I specifically asked you not to be slutty tonight.
You realize if you die tommorow, the last memory i'll ever have of you is your ballsack on skype
This was all being yelled across a beer pong table as all important things should be discussed
They called security on the security guard who tried to break up the party in their suite. You tell me how drunk they were.
She's legit crying about wanting more sex. Holy shit.
so why are there three stressed gay men and a bowl of vomit in the smoke room?
Aj and I already plan to tape our thumbs to our palms so we know how it feels to be a t-rex.
What can I say, I bounce back quick. Never thought the line "my turtle died" would get me so many free drinks last night
The pastor just stopped the sermon to lay hands on me. THAT hungover.
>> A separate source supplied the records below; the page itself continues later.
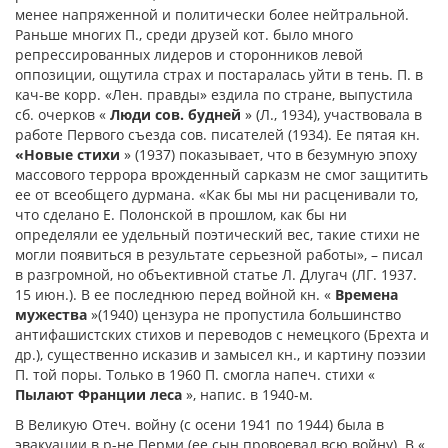
менее напряженной и политически более нейтральной.
Раньше многих П., среди друзей кот. было много
репрессированных лидеров и сторонников левой
оппозиции, ощутила страх и постаралась уйти в тень. П. в
кач-ве корр. «Лен. правды» ездила по стране, выпустила
сб. очерков «
Люди сов. будней
» (Л., 1934), участвовала в
работе Первого съезда сов. писателей (1934). Ее пятая кн.
«Новые стихи
» (1937) показывает, что в безумную эпоху
массового террора врожденный сарказм не смог защитить
ее от всеобщего дурмана. «Как бы мы ни расценивали то,
что сделано Е. Полонской в прошлом, как бы ни
определяли ее удельный поэтический вес, такие стихи не
могли появиться в результате серьезной работы», – писал
в разгромной, но объективной статье Л. Длугач (ЛГ. 1937.
15 июн.). В ее последнюю перед войной кн. «
Времена
мужества
»(1940) цензура не пропустила большинство
антифашистских стихов и переводов с немецкого (Брехта и
др.), существенно исказив и замысел кн., и картину поэзии
П. той поры. Только в 1960 П. смогла напеч. стихи «
Пылают Франции леса
», напис. в 1940-м.
В Великую Отеч. войну (с осени 1941 по 1944) была в
эвакуации в р-не Перми (ее сын провоевал всю войну). В «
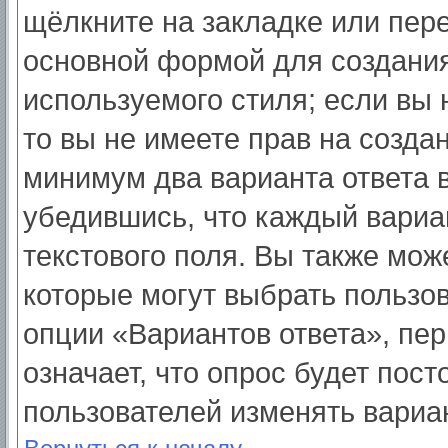
щёлкните на закладке или пер
основной формой для создания
используемого стиля; если вы 
то вы не имеете прав на созда
минимум два варианта ответа 
убедившись, что каждый вариа
текстового поля. Вы также мож
которые могут выбрать пользо
опции «Вариантов ответа», пер
означает, что опрос будет пос
пользователей изменять вариан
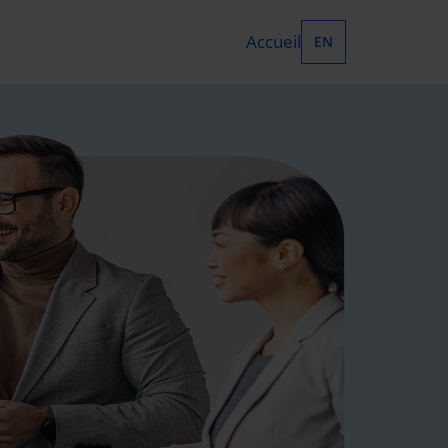
Accueil
EN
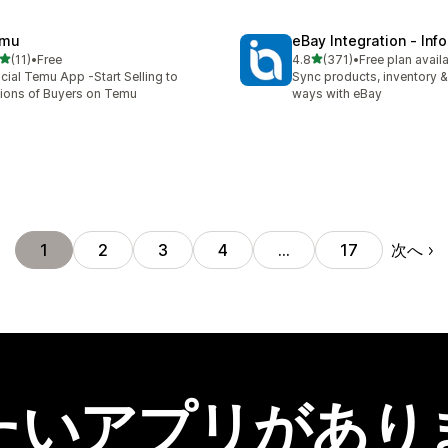
mu
eBay Integration ‑ Inf
5つ星中
5つ星中
(11)
•
Free
4.8
(371)
•
Free plan avail
計レビュー数：11件
合計レビュー数：371件
icial Temu App -Start Selling to
Sync products, inventory &
lions of Buyers on Temu
ways with eBay
次へ
1
2
3
4
…
17
たいアプリがあり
Last time i was there we saw the window of the pizza place we were at get busted, we were pulled out of a taxi to be questioned by the cops, and we peed outside a waffle house. I'm in.
I can't straight up say the only reason I smoked a couple bowls with you was for your three legged cat
I got unbelievably drunk yesterday, need some time off. Apparently pulling your balls out to make your buddy's girlfriend miss beerpong shots is frowned upon.
Mmm. Champagne. Weed. 17 pounds of animal crackers.
WHY WOULD YOU SWIPE RIGHT???!!!!!
The same reason I ordered and ate almost an entire pizza last night
I just had the polyamorous Canadian hockey player do the splits while naked in a handstand at my apartment just now. And yes, I know it’s 1:30am on a Thursday.